Beet and Goat Cheese Ravioli

plate July 12, 2013
Featured Ingredient:

Goat Cheese

Catapano Dairy

serves: 4 people
prep: 20 minutes
cook: 1 hour 15 minutes

  • for the ravioli
  • 1 package wonton wrappers
  • 4 oz goat cheese
  • 1 teaspoon chopped rosemary
  • 2 teaspoons honey
  • salt and pepper to taste
  • for the beet sauce
  • 2 medium beets roasted, peeled
  • 1 tablespoon heavy cream
  • 2 tablespoons chicken stock
  • 2 teaspoons balsamic vinegar
  • salt and pepper to taste
  • for the salad
  • 2 cups spinach
  • 1/2 cup walnuts
  • 2 teaspoons honey
  • 2 teaspoons olive oil
  • 1 teaspoon balsamic
  • salt and pepper to taste
—more about—


Using wonton wrappers to make ravioli is my new favorite thing. It is ridiculously easy and they come out great. They can also be a creative way to use up left overs. I find that rarely does my family want to eat the same meal two days in a row. It also isn’t always as good the next day (though sometimes it’s better). I hate to wasting food I’ve taken time to prepare. My new solution is to chop it up, mix in a little cheese, throw it in a wonton wrapper, and voila a new dinner. Great for leftover chicken or sausage and whatever veggie side you have lurking in the fridge. Serve with tomato sauce or butter or olive oil and garlic. The possibilities are endless. Of course, this recipe isn’t made of leftovers and you aren’t likely to have any left over either.

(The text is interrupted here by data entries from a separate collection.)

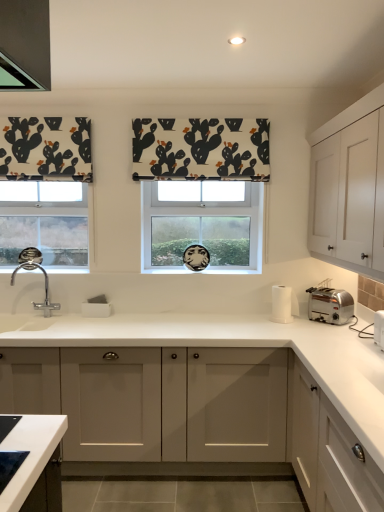 The width and height of the screenshot is (384, 512). Identify the location of free space in front of white paper towel holder at right, positioned as the 1th appliance in back-to-front order. tap(291, 326). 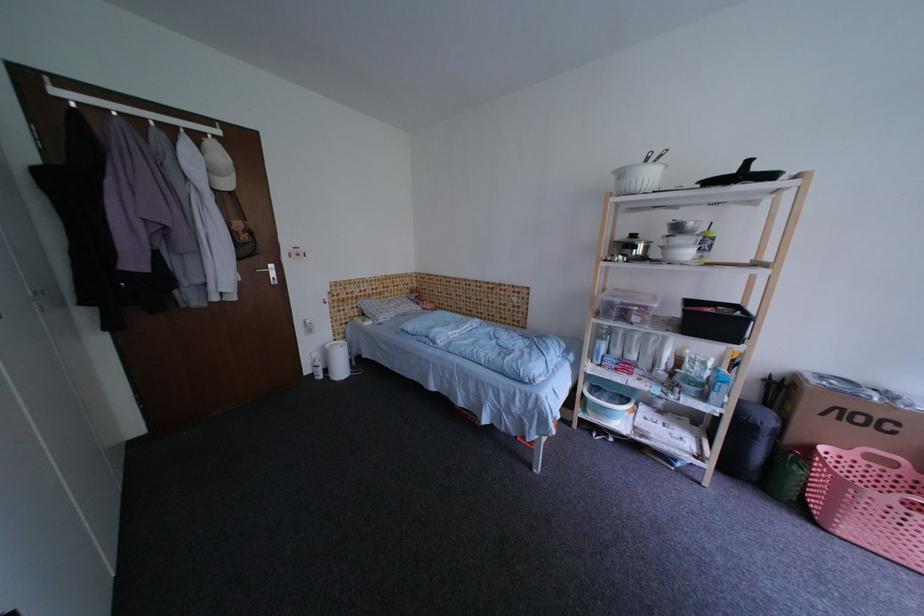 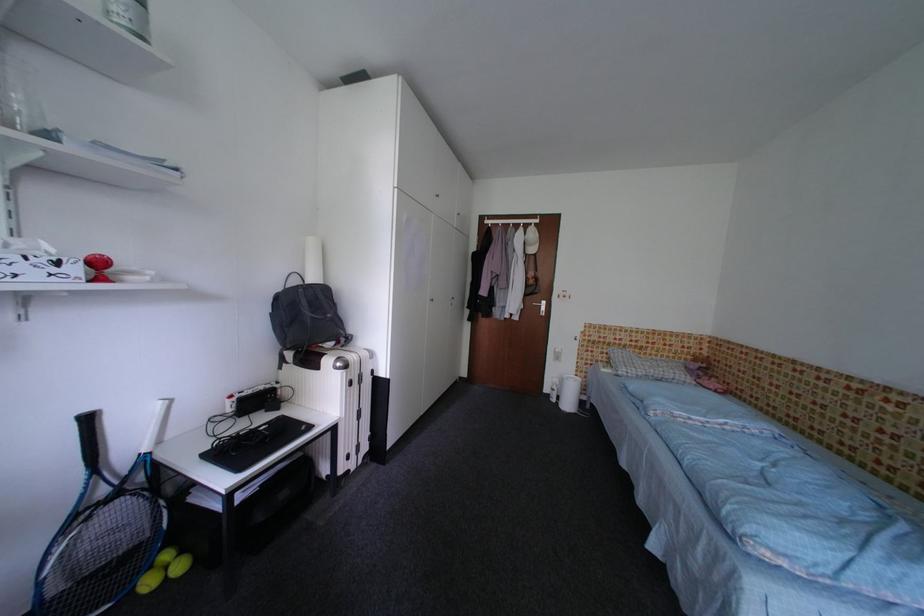 Find the pixel in the second image that matches point 406,297 in the first image.

(675, 360) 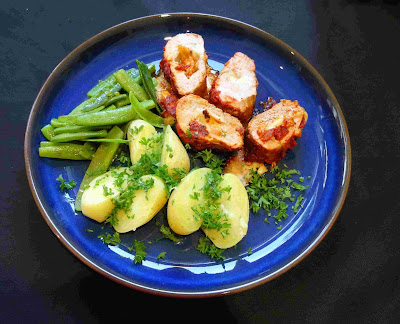 Locate an element on the screen. Image resolution: width=400 pixels, height=324 pixels. top of plate is located at coordinates (193, 6). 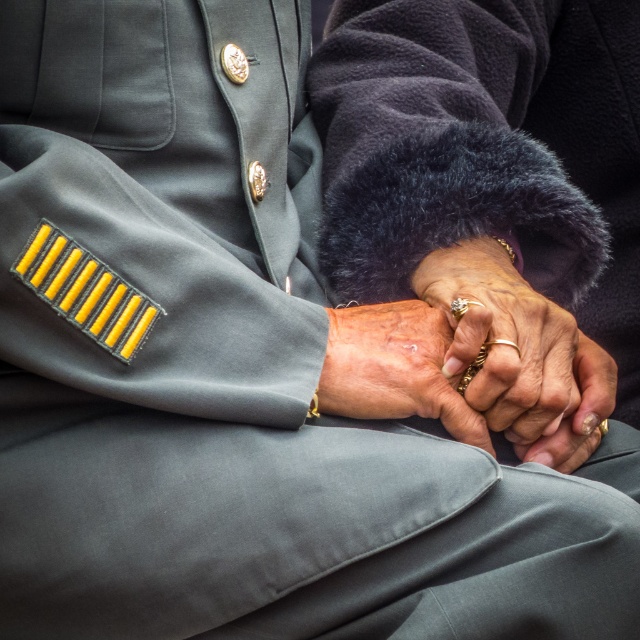 You are a dermatologist examining the image of two hands holding each other. You notice the gold textured ring at center and the dry skin at center. Which object is higher up in the image?

The gold textured ring at center is taller than dry skin at center, so the gold textured ring at center is higher up in the image.

You are a photographer standing at a certain distance from the gold textured ring at center. If your camera has a focal length of 50mm and you want to capture the ring in focus without moving closer, what is the minimum distance you should maintain to ensure sharpness?

The gold textured ring at center is 36.87 inches away from the viewer. To capture it in focus with a 50mm lens, you should maintain at least 36.87 inches distance to ensure sharpness without moving closer. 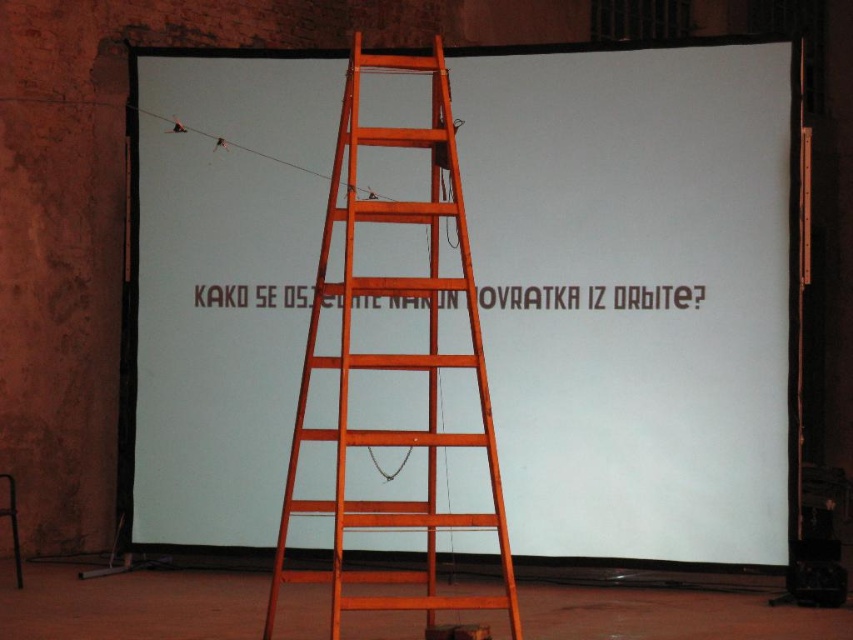 Question: Among these points, which one is nearest to the camera?

Choices:
 (A) (344, 458)
 (B) (660, 205)

Answer: (A)

Question: Is the position of white matte projection screen at center more distant than that of wooden ladder at center?

Choices:
 (A) yes
 (B) no

Answer: (A)

Question: Considering the relative positions of white matte projection screen at center and wooden ladder at center in the image provided, where is white matte projection screen at center located with respect to wooden ladder at center?

Choices:
 (A) right
 (B) left

Answer: (A)

Question: Is white matte projection screen at center below wooden ladder at center?

Choices:
 (A) yes
 (B) no

Answer: (B)

Question: Which of the following is the closest to the observer?

Choices:
 (A) wooden ladder at center
 (B) white matte projection screen at center

Answer: (A)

Its ridiculously easy and they come out great. They can also be a creative way to use up left overs.

For the Ravioli: Let the goat cheese soften at room temperature. If you’re short on time,  pop it in the microwave for a few seconds, just so that you can mix it easily. Add the honey, heavy, cream, rosemary and a bit of salt and pepper. Put a spoonful in the center of each wonton wrapper, cover with another and seal with your finger and a bit of water. To cook, boil in salted water for 3-4 minutes.

For the beet sauce: Sprinkle the beets with salt. pepper, and olive oil. Wrap in foil and roast in 400 oven for about hour (or until they are done). Once they are cool enough to touch, peel off the skin and place them in a blender with the chicken stock, heavy cream and balsamic.  Add more chicken stock if needed. Puree. Adjust seasoning and keep warm.

For the Salad: Toss walnuts with honey and roast at 350 degrees until golden brown.  Let cool to room temp.  Chiffinade (thinly slice) the spinach and add to a bowl with the walnuts, oil, vinegar, and salt and pepper.

To serve, spoon warm sauce over plates, top with ravioli and spinach salad.